Every day presents a different theme. Family Store will share submissions with their 22K followers on Stories.
Drawing is a classic but increasingly uncommon pastime. Family Store are using their online presence to encourage self-isolators to pick up the pencils and give it a go.
In addition to this competition, they have been honest with their struggles as an independent retailer during this crisis.

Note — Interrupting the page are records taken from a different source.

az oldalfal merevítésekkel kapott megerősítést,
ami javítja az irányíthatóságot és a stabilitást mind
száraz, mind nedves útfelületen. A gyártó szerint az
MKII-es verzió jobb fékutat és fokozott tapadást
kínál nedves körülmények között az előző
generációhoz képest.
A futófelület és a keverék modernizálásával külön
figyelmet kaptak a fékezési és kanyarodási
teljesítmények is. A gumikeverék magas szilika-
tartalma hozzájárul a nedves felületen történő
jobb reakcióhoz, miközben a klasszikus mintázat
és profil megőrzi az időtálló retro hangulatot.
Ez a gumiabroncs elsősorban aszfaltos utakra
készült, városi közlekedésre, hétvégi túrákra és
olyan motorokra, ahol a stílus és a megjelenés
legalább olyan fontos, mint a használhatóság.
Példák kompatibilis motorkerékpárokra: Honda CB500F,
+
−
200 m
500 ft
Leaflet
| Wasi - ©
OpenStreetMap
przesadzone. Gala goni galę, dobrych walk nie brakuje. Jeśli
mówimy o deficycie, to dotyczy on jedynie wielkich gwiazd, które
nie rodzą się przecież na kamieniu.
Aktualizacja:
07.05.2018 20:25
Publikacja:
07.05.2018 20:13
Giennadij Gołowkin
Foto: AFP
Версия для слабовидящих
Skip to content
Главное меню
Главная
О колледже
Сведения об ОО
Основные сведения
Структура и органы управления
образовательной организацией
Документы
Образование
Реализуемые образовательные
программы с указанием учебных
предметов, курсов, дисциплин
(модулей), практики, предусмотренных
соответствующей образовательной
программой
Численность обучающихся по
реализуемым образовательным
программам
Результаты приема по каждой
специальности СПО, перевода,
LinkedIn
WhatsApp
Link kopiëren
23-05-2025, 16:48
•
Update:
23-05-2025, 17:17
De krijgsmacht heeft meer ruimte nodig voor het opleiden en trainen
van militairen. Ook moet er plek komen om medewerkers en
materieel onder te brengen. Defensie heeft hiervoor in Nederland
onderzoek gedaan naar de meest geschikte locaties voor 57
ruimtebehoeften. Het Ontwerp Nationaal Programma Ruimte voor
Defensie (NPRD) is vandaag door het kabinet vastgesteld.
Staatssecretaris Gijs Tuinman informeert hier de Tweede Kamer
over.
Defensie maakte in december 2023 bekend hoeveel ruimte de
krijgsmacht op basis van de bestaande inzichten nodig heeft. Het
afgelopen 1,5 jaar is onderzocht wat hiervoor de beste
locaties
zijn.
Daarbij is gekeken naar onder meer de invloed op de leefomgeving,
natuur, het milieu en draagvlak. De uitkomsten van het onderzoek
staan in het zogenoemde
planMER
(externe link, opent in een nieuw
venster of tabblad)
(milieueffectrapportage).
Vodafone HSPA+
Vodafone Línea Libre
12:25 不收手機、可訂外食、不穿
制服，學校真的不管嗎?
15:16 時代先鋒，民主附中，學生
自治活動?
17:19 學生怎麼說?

As we stated in our Covid-19 Communications Advice, transparency is appreciated by consumers.
The Headspace app has rapidly gained in popularity as an easy way to get into Meditation and Mindfulness.
They have generously offered all NHS staff and educators a one year premium subscription to their service for free. There is no doubt that these two groups of workers are under immense strain right now.
Plenty of additional free resources have been made available for everyone to use.
For those who haven’t downloaded the app, Headspace are posting useful content on their socials, like this home workout video:
And have created a Facebook Group:
Digital brands such as Headspace haven’t suffered as much as offline businesses – but it’s still wonderful to see them doing what they can to help people get through this pandemic.
The ‘Home of Witty Banter’ (and re-runs of Top Gear) has gathered a large social media following for it’s on-trend humour.
It should be no surprise that, much like Innocent, their socials have a place to ‘look on the bright side’ of the pandemic.
They’re clearly well-received, as some have garnered over 2.5k shares – showing sometimes ‘less is more’.
Not only are Dave posting hilarious posts like this, they also raise awareness to those who might be struggling – raising money for various mental health charities.
TV viewership is no doubt soaring due to self-isolation, and Dave will only benefit from their balanced but ‘on-brand’ approach to the COVID-19 pandemic.
If there’s a lesson to be learned here, it’s that now is the best time to illustrate and amplify your brand’s personality.